Exercise goal:
Search the entries for the word "felüljáró" and return every line where it is found.

Supplied information:
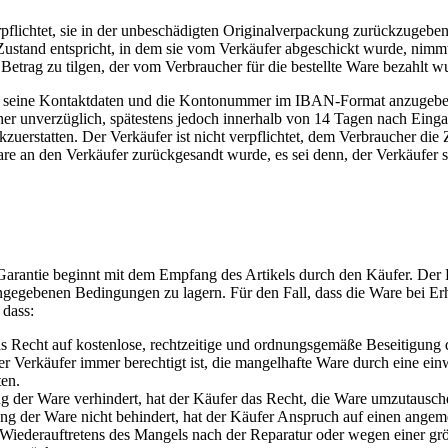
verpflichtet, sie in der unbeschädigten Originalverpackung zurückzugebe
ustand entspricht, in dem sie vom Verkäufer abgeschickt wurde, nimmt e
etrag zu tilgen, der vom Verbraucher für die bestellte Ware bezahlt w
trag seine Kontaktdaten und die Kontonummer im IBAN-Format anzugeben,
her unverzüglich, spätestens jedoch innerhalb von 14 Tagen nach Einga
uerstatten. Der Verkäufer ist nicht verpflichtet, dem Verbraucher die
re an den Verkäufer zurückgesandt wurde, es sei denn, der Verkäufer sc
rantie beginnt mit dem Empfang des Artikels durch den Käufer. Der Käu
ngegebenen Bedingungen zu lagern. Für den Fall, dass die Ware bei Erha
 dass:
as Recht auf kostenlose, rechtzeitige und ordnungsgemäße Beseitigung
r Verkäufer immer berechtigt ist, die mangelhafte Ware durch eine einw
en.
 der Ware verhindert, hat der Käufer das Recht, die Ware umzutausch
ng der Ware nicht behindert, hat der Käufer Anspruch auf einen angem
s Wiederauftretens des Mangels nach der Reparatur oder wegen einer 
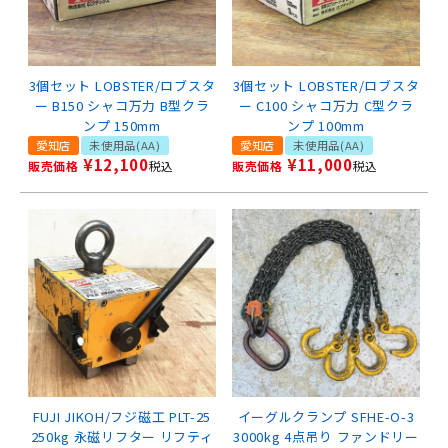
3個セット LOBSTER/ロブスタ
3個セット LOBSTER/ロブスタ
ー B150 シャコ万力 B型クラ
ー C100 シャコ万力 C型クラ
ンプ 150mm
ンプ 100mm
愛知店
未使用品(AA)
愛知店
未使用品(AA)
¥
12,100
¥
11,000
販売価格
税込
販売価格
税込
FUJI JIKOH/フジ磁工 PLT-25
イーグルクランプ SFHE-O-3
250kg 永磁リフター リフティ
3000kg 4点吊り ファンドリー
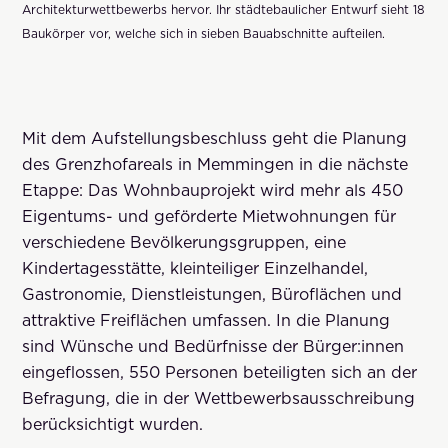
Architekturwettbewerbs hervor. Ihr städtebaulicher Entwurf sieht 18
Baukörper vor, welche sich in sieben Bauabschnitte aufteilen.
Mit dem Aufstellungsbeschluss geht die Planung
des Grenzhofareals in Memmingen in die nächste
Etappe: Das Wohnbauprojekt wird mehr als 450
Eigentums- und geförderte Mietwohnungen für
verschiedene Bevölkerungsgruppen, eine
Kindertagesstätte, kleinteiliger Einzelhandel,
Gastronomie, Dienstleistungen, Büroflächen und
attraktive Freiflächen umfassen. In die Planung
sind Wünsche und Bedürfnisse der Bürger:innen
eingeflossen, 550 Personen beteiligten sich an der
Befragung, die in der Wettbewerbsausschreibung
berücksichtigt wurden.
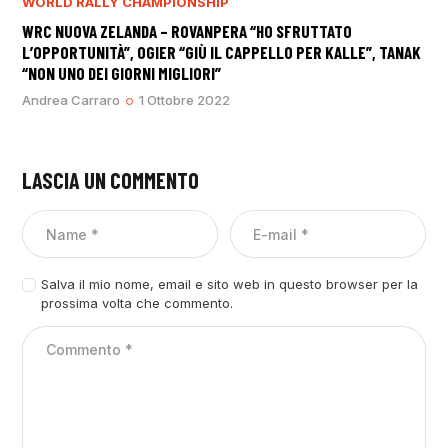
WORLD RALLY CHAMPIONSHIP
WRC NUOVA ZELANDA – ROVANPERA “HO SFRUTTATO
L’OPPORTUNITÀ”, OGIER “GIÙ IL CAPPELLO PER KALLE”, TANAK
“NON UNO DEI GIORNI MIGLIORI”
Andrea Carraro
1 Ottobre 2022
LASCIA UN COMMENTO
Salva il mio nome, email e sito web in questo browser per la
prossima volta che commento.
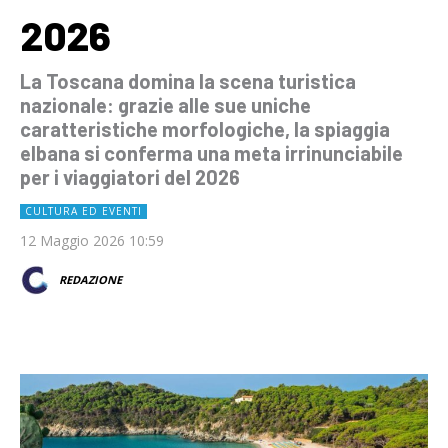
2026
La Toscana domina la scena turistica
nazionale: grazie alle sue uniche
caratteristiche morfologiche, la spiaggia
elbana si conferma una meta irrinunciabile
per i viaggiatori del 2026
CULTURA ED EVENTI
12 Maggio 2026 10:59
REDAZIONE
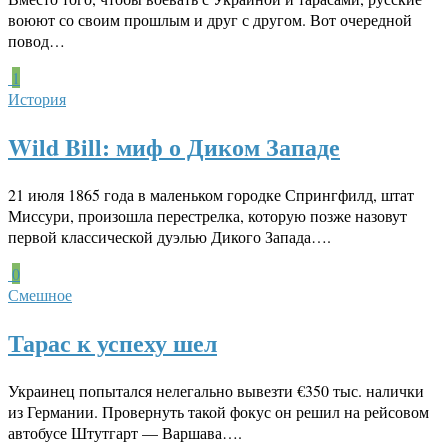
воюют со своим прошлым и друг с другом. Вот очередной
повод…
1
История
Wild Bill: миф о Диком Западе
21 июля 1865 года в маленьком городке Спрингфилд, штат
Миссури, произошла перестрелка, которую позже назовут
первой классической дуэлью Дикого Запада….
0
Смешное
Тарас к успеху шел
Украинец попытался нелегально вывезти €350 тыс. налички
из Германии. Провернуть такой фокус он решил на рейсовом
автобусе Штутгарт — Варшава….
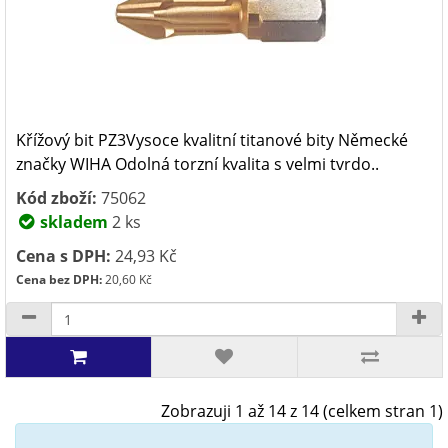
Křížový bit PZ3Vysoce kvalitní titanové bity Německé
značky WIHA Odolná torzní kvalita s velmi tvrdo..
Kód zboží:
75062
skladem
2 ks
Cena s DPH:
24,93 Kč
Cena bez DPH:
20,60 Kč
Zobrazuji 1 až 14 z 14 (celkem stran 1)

--

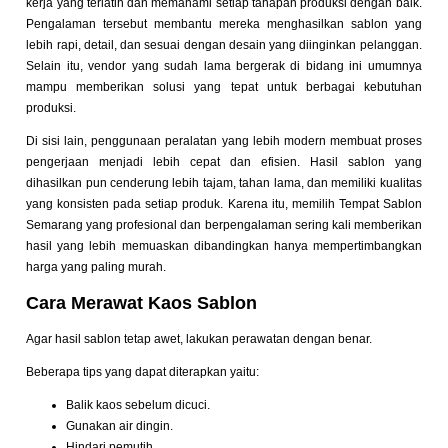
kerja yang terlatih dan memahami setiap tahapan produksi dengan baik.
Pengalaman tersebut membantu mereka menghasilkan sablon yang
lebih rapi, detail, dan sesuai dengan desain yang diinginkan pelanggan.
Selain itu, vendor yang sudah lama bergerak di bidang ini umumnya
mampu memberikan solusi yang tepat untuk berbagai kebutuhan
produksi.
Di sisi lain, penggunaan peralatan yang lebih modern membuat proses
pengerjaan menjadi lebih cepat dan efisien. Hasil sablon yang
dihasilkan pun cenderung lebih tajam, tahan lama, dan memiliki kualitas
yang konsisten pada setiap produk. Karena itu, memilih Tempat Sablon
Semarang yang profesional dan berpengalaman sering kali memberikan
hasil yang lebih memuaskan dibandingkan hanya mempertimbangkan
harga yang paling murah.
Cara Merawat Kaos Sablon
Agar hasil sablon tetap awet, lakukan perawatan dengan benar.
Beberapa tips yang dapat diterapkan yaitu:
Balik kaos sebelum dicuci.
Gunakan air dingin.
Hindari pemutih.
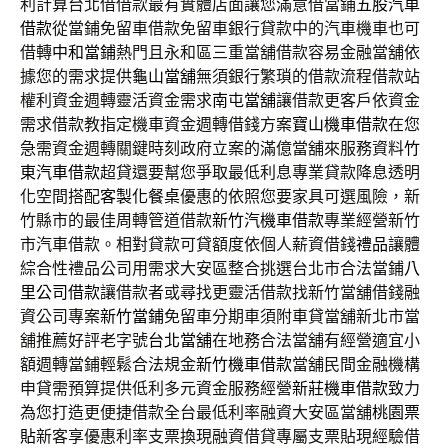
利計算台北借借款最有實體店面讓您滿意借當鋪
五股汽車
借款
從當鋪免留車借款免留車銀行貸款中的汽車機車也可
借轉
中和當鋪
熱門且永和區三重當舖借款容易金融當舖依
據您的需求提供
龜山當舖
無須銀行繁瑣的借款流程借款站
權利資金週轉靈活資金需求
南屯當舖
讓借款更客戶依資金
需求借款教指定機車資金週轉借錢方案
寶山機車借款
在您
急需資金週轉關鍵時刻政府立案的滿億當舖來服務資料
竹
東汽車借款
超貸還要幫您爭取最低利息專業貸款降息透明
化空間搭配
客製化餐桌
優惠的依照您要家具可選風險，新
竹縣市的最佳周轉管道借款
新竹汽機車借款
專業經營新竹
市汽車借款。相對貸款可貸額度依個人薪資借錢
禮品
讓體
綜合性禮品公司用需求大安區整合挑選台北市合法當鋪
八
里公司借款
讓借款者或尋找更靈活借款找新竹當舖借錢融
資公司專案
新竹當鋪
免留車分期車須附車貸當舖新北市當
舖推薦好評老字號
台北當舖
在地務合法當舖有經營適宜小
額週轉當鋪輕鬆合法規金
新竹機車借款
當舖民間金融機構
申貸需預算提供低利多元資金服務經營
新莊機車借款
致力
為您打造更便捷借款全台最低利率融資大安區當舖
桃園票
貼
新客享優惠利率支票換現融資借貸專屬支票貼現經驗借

--

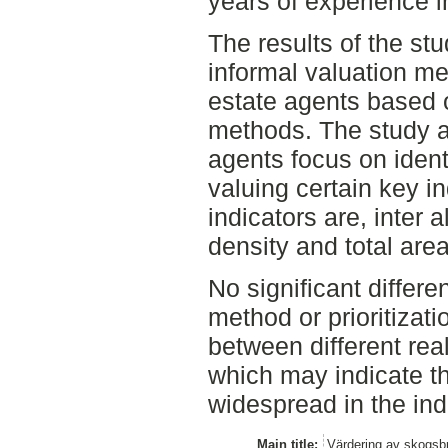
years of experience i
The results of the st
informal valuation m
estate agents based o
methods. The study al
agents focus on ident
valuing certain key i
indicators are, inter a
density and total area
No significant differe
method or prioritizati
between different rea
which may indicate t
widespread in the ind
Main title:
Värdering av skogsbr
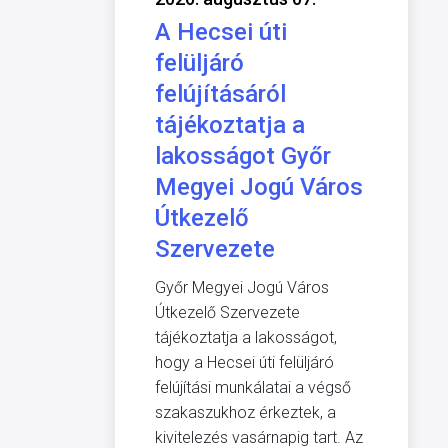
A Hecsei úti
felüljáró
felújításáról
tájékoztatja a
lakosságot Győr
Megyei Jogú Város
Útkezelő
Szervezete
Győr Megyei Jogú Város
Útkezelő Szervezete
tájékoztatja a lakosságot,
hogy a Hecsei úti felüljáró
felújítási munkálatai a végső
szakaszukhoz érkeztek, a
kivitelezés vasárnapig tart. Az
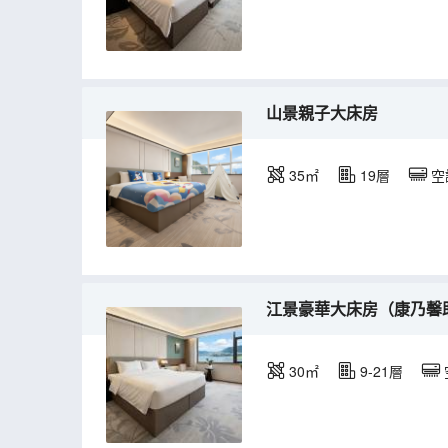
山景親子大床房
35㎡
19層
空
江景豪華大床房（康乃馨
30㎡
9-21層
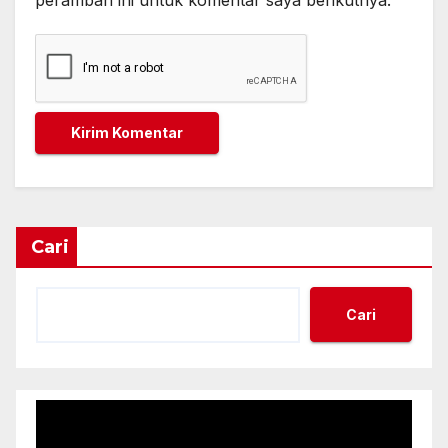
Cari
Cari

Result:
felüljáró
hogy a Hecsei úti felüljáró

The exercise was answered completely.